Side Sleeping During Pregnancy
Pregnant women are often told to sleep exclusively on their left side, especially in the third trimester, to avoid compressing a major vein that returns blood to the heart. The actual evidence is more reassuring than the advice suggests. While lying flat on the back can occasionally cause lightheadedness due to the weight of the uterus pressing on that vein, only about 2% to 4% of women who experience symptoms have significant compression. And even in that small group, there is no evidence of harm to the fetus.
In practice, either side is a reasonable choice during pregnancy. Women who feel dizzy or uncomfortable on their backs will naturally shift to a side position. There’s no need to worry if you wake up on your right side instead of your left.
Why Side Sleeping Benefits Your Brain and Breathing
Side sleeping appears to be the most efficient position for your brain’s waste-clearance system. During sleep, cerebrospinal fluid flushes through brain tissue, carrying away metabolic waste, including proteins associated with Alzheimer’s disease. Research published in The Journal of Neuroscience found that this flushing process worked most efficiently in the lateral (side) position compared to sleeping on the back or stomach. The researchers proposed that the popularity of side sleeping across species may have evolved specifically to optimize this waste removal.
Side sleeping also helps keep your airway open. For people with obstructive sleep apnea, simply switching from back sleeping to side sleeping reduces breathing disruptions by an average of about 7 events per hour. That’s not as effective as a CPAP machine, which provides roughly 6 additional events per hour of improvement beyond positional therapy alone, but it’s a meaningful difference, especially for people with mild to moderate cases.
Avoiding Sleep Wrinkles
One genuine downside of side sleeping is long-term skin compression. Unlike expression wrinkles caused by smiling or squinting, sleep wrinkles form from mechanical pressure against the pillow and tend to appear on the forehead, cheeks, and lips. They often run perpendicular to expression lines, creating a distinct pattern. Because they aren’t caused by muscle movement, treatments like Botox don’t help with them.

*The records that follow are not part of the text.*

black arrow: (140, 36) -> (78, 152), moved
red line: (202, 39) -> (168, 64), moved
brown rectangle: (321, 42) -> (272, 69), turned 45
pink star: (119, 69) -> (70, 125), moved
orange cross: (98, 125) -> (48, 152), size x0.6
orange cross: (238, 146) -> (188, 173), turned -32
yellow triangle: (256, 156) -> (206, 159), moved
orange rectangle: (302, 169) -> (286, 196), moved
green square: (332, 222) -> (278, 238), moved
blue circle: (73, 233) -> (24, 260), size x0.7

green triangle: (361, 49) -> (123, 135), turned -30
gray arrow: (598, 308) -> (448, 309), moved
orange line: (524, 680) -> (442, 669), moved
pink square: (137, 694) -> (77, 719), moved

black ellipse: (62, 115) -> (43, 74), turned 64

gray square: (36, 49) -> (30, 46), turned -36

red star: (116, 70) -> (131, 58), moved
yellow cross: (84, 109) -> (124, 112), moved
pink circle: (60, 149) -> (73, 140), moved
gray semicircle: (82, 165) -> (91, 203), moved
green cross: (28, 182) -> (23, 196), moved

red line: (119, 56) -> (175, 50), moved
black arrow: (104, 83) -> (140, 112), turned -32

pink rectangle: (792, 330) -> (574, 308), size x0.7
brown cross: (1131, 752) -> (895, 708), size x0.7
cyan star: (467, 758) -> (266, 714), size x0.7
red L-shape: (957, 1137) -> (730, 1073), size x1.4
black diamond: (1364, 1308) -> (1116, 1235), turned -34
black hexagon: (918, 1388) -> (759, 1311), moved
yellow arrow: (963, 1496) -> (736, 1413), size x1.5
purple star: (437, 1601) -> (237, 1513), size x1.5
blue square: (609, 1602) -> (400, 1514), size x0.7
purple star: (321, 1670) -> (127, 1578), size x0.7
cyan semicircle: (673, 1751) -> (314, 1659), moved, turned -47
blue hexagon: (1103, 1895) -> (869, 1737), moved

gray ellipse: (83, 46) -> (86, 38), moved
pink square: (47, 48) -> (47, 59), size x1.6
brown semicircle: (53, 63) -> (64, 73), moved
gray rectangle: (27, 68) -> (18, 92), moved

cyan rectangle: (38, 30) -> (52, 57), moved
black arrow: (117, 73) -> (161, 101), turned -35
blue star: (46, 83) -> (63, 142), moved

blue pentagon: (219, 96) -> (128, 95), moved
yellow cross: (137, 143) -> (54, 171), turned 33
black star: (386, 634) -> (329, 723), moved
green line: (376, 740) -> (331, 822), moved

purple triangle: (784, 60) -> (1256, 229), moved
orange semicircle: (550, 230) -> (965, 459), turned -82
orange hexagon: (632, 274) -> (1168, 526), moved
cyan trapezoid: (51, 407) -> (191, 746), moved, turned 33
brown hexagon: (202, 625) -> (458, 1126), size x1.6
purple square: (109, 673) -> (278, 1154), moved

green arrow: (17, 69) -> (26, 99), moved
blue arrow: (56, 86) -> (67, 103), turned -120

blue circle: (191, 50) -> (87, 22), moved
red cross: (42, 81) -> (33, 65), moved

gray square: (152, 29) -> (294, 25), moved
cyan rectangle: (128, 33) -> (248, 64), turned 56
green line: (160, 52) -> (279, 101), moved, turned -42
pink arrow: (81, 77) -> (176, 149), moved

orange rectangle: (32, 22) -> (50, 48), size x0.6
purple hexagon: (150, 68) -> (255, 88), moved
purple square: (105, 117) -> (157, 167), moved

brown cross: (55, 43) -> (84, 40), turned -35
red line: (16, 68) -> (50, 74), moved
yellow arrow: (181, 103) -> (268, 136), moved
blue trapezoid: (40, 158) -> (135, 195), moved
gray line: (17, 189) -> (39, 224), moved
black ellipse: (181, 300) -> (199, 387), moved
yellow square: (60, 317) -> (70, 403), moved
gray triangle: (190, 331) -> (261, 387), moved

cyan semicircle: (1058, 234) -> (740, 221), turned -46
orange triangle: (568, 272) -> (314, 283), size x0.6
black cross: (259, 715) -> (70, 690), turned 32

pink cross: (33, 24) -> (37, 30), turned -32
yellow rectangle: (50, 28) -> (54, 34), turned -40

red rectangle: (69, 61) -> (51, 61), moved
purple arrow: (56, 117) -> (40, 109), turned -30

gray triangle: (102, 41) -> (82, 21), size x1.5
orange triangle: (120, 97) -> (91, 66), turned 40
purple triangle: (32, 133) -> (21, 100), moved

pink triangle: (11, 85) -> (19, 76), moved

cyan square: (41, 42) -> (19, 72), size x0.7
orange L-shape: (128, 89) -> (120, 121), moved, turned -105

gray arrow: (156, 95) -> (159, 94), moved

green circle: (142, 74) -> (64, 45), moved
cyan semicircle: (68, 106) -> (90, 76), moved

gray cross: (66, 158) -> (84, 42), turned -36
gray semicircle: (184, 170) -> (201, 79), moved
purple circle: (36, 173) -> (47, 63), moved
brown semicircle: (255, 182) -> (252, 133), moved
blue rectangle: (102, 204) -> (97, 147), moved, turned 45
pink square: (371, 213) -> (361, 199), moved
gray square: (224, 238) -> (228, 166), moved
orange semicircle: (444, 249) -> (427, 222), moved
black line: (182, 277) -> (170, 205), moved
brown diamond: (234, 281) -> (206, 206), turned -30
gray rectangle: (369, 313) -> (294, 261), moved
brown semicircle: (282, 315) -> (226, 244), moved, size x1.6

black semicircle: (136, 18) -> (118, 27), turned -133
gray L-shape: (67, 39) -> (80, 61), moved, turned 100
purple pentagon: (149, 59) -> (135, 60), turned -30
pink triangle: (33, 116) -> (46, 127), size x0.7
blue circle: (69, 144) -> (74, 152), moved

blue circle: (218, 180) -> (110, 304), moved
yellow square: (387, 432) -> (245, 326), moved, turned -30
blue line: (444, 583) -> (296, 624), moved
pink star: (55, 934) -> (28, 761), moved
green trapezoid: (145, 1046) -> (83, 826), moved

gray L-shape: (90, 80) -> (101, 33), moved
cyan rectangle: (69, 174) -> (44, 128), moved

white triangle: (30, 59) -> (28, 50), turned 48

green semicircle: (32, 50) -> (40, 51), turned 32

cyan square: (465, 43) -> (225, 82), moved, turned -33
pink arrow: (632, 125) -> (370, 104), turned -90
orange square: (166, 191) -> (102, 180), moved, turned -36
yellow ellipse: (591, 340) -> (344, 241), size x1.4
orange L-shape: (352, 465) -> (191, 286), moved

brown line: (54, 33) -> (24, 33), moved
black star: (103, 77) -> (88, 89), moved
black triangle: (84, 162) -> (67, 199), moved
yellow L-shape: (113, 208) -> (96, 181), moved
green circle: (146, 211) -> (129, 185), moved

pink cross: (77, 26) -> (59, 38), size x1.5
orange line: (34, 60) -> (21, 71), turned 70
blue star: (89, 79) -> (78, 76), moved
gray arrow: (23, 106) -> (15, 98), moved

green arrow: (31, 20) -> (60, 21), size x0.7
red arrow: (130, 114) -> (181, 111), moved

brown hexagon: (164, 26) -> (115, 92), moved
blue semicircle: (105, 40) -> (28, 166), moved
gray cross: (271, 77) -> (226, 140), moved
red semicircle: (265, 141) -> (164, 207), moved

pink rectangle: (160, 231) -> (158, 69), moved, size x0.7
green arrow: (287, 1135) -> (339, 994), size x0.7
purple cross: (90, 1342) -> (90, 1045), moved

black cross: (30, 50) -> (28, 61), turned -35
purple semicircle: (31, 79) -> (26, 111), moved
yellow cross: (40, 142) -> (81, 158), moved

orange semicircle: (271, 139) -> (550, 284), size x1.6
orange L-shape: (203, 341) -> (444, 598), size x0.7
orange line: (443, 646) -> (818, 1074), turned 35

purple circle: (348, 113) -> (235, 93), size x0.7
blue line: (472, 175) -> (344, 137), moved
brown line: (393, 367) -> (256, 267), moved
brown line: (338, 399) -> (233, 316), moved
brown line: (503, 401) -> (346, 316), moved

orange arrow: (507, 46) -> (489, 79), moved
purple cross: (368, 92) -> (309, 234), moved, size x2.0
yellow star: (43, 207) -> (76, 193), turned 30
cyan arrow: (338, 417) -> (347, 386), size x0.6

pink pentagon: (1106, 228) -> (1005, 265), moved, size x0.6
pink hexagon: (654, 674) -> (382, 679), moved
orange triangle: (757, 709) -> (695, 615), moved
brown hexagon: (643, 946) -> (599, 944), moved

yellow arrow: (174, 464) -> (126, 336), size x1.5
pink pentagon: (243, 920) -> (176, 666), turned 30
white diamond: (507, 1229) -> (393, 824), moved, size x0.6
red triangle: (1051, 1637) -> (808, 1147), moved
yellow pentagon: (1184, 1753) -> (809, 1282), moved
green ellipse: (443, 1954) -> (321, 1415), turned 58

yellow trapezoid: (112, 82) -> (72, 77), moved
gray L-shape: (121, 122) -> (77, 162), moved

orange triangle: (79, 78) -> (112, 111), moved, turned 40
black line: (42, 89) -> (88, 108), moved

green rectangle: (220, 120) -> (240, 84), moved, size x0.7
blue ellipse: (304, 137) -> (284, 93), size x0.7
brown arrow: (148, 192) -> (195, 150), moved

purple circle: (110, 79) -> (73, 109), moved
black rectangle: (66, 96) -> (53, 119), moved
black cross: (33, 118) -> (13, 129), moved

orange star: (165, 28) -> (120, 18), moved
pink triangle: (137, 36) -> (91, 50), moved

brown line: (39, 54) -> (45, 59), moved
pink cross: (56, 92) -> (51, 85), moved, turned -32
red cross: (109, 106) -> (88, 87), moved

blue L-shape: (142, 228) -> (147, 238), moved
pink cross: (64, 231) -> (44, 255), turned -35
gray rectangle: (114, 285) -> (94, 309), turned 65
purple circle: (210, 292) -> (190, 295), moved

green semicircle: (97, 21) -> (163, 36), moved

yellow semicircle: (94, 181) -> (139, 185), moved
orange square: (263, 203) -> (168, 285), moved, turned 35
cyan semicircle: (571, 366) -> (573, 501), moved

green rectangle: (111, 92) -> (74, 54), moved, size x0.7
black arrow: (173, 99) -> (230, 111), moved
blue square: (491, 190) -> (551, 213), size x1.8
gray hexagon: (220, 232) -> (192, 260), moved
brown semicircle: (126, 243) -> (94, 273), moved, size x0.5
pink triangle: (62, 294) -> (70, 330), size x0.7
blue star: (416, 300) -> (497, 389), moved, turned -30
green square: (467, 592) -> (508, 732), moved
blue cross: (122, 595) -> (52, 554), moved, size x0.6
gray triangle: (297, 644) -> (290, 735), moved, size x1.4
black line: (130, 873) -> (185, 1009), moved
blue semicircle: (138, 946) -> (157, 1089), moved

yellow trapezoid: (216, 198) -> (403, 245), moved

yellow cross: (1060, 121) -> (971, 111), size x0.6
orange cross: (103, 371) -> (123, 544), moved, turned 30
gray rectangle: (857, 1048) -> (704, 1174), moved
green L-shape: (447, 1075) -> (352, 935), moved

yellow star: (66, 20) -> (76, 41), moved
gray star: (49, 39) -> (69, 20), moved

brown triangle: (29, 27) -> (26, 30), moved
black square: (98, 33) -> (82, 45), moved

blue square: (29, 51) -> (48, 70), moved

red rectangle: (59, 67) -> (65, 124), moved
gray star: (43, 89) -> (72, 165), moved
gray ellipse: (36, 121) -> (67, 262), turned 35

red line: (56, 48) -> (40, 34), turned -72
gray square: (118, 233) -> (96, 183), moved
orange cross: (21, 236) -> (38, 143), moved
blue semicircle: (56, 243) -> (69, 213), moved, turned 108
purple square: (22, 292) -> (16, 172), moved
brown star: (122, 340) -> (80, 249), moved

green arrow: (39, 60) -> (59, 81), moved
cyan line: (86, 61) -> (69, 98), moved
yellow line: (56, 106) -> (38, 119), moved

If this concerns you, a silk or satin pillowcase creates less friction and shearing force against your skin compared to cotton. Some specialty pillows are designed with cutouts to reduce facial contact. Consistent sunscreen use, good skin nutrition, and topical skin care that promotes collagen production can also help offset the effects over time. For most people, the sleep quality benefits of side sleeping outweigh the cosmetic tradeoff, but it’s worth knowing about.
Putting It All Together
The checklist is short. Use a pillow thick enough to keep your head level with your spine, typically 4 to 6 inches. Place a firm pillow between your knees to prevent hip rotation. Keep both knees bent with your top leg even with or slightly behind the bottom one. Let your bottom arm rest in front of you rather than under your body. Choose a mattress in the soft to medium-firm range that lets your shoulder and hip sink in without bottoming out. If you have reflux, favor your left side. If you don’t, sleep on whichever side feels comfortable and switch when you need to.